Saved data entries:
□ □ □

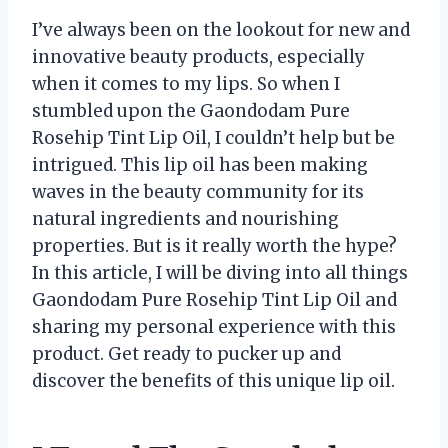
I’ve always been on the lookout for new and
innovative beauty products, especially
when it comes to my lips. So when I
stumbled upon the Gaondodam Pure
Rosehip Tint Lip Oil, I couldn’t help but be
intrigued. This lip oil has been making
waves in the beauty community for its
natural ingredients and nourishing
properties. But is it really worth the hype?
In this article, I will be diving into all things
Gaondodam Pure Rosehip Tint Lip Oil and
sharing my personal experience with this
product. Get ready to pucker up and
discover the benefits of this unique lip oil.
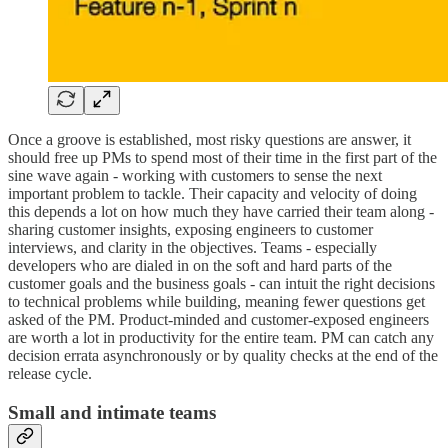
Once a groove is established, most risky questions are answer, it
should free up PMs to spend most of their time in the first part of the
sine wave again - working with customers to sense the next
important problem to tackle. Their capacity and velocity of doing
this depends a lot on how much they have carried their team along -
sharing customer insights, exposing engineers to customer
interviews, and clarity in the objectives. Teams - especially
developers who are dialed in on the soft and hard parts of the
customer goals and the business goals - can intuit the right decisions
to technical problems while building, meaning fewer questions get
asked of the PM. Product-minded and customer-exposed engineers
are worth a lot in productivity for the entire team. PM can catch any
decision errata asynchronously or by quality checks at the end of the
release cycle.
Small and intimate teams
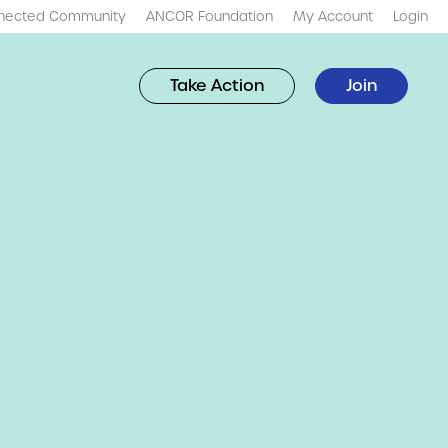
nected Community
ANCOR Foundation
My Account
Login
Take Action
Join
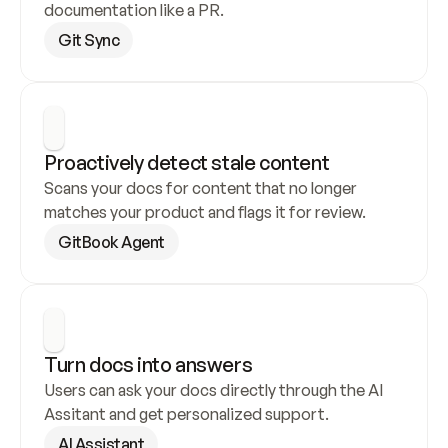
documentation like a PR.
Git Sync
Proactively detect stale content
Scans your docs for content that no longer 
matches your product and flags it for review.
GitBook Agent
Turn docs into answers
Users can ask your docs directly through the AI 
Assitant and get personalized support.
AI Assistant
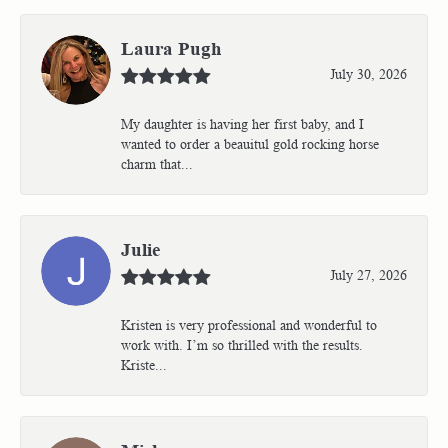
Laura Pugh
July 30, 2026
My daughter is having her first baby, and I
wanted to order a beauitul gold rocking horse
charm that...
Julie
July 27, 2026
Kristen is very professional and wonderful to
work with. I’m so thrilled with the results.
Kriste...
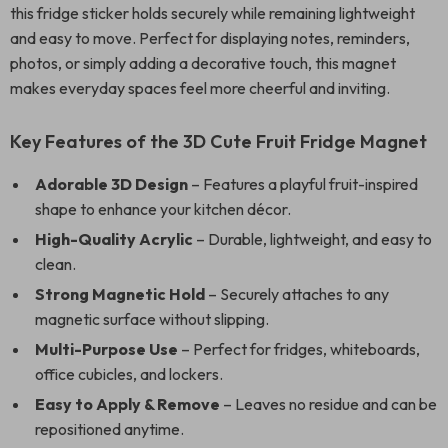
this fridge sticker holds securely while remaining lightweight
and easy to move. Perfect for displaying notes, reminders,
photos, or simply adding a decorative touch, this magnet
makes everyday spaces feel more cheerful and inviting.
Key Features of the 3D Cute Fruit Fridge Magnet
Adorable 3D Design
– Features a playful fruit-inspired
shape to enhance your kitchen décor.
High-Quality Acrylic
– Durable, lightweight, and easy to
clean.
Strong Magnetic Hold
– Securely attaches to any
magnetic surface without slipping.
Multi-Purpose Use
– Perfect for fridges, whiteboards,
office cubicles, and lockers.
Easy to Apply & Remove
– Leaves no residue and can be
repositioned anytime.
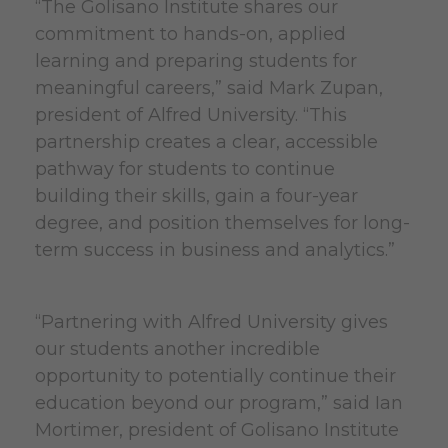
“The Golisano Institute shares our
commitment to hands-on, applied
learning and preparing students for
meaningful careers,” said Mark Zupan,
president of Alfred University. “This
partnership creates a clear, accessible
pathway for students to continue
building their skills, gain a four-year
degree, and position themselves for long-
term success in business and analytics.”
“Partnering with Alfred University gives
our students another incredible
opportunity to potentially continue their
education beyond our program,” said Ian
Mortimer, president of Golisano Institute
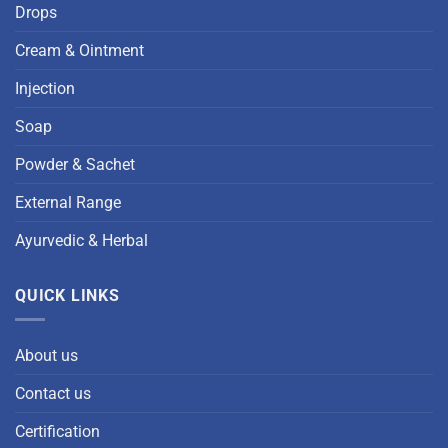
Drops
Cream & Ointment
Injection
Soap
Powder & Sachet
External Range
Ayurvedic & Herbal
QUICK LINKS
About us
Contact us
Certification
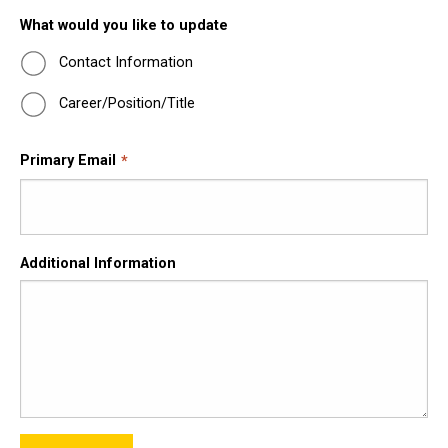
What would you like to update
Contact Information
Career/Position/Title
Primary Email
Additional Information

□ □ □

• Exercise aim:
Apart from the images, every line above is to be given again exactly.

• Task answer:
I’ve always been on the lookout for new and
innovative beauty products, especially
when it comes to my lips. So when I
stumbled upon the Gaondodam Pure
Rosehip Tint Lip Oil, I couldn’t help but be
intrigued. This lip oil has been making
waves in the beauty community for its
natural ingredients and nourishing
properties. But is it really worth the hype?
In this article, I will be diving into all things
Gaondodam Pure Rosehip Tint Lip Oil and
sharing my personal experience with this
product. Get ready to pucker up and
discover the benefits of this unique lip oil.
Once a groove is established, most risky questions are answer, it
should free up PMs to spend most of their time in the first part of the
sine wave again - working with customers to sense the next
important problem to tackle. Their capacity and velocity of doing
this depends a lot on how much they have carried their team along -
sharing customer insights, exposing engineers to customer
interviews, and clarity in the objectives. Teams - especially
developers who are dialed in on the soft and hard parts of the
customer goals and the business goals - can intuit the right decisions
to technical problems while building, meaning fewer questions get
asked of the PM. Product-minded and customer-exposed engineers
are worth a lot in productivity for the entire team. PM can catch any
decision errata asynchronously or by quality checks at the end of the
release cycle.
Small and intimate teams
nected Community
ANCOR Foundation
My Account
Login
Take Action
Join
documentation like a PR.
Git Sync
Proactively detect stale content
Scans your docs for content that no longer 
matches your product and flags it for review.
GitBook Agent
Turn docs into answers
Users can ask your docs directly through the AI 
Assitant and get personalized support.
AI Assistant
Laura Pugh
July 30, 2026
My daughter is having her first baby, and I
wanted to order a beauitul gold rocking horse
charm that...
Julie
July 27, 2026
Kristen is very professional and wonderful to
work with. I’m so thrilled with the results.
Kriste...
this fridge sticker holds securely while remaining lightweight
and easy to move. Perfect for displaying notes, reminders,
photos, or simply adding a decorative touch, this magnet
makes everyday spaces feel more cheerful and inviting.
Key Features of the 3D Cute Fruit Fridge Magnet
Adorable 3D Design
– Features a playful fruit-inspired
shape to enhance your kitchen décor.
High-Quality Acrylic
– Durable, lightweight, and easy to
clean.
Strong Magnetic Hold
– Securely attaches to any
magnetic surface without slipping.
Multi-Purpose Use
– Perfect for fridges, whiteboards,
office cubicles, and lockers.
Easy to Apply & Remove
– Leaves no residue and can be
repositioned anytime.
“The Golisano Institute shares our
commitment to hands-on, applied
learning and preparing students for
meaningful careers,” said Mark Zupan,
president of Alfred University. “This
partnership creates a clear, accessible
pathway for students to continue
building their skills, gain a four-year
degree, and position themselves for long-
term success in business and analytics.”
“Partnering with Alfred University gives
our students another incredible
opportunity to potentially continue their
education beyond our program,” said Ian
Mortimer, president of Golisano Institute
Drops
Cream & Ointment
Injection
Soap
Powder & Sachet
External Range
Ayurvedic & Herbal
QUICK LINKS
About us
Contact us
Certification
What would you like to update
Contact Information
Career/Position/Title
Primary Email
Additional Information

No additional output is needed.